Retype nothing except the lines below from the one with "За последние три дня" through the one with "guardará el valor", exactly, with images left out.
[Start of Attachment]
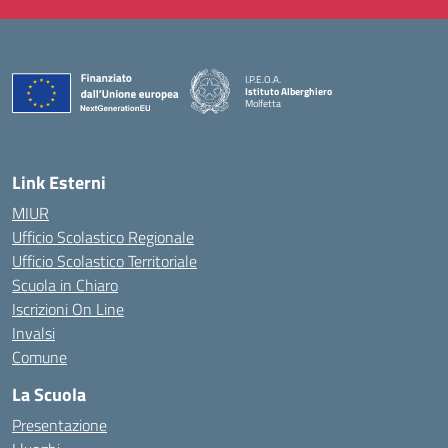
I.P.E.O.A.
Istituto Alberghiero
Molfetta
— Visita la pagina iniziale della scuola
Link Esterni
MIUR
Ufficio Scolastico Regionale
Ufficio Scolastico Territoriale
Scuola in Chiaro
Iscrizioni On Line
Invalsi
Comune
La Scuola
Presentazione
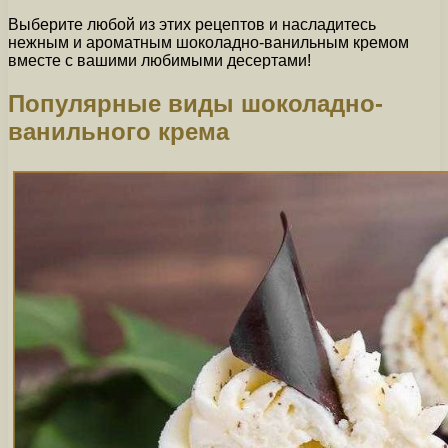
Выберите любой из этих рецептов и насладитесь
нежным и ароматным шоколадно-ванильным кремом
вместе с вашими любимыми десертами!
Популярные виды шоколадно-
ванильного крема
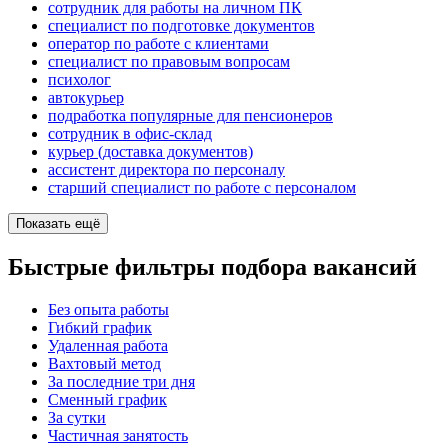
сотрудник для работы на личном ПК
специалист по подготовке документов
оператор по работе с клиентами
специалист по правовым вопросам
психолог
автокурьер
подработка популярные для пенсионеров
сотрудник в офис-склад
курьер (доставка документов)
ассистент директора по персоналу
старший специалист по работе с персоналом
Показать ещё
Быстрые фильтры подбора вакансий
Без опыта работы
Гибкий график
Удаленная работа
Вахтовый метод
За последние три дня
Сменный график
За сутки
Частичная занятость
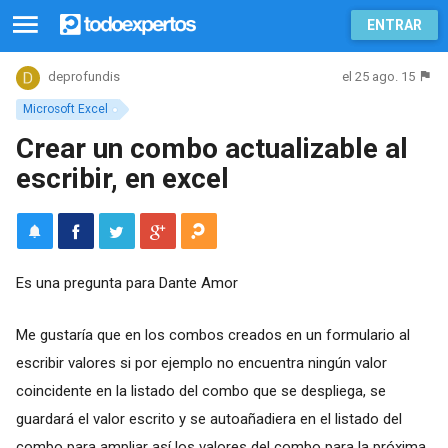
ENTRAR
el 25 ago. 15
deprofundis
Microsoft Excel
Crear un combo actualizable al
escribir, en excel
Es una pregunta para Dante Amor
Me gustaría que en los combos creados en un formulario al
escribir valores si por ejemplo no encuentra ningún valor
coincidente en la listado del combo que se despliega, se
guardará el valor escrito y se autoañadiera en el listado del
combo para ampliar así los valores del combo para la próxima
[End of Attachment]
▸ Solution to this problem:
За последние три дня
Сменный график
За сутки
Частичная занятость
ENTRAR
el 25 ago. 15
deprofundis
Microsoft Excel
Crear un combo actualizable al
escribir, en excel
Es una pregunta para Dante Amor
Me gustaría que en los combos creados en un formulario al
escribir valores si por ejemplo no encuentra ningún valor
coincidente en la listado del combo que se despliega, se
guardará el valor escrito y se autoañadiera en el listado del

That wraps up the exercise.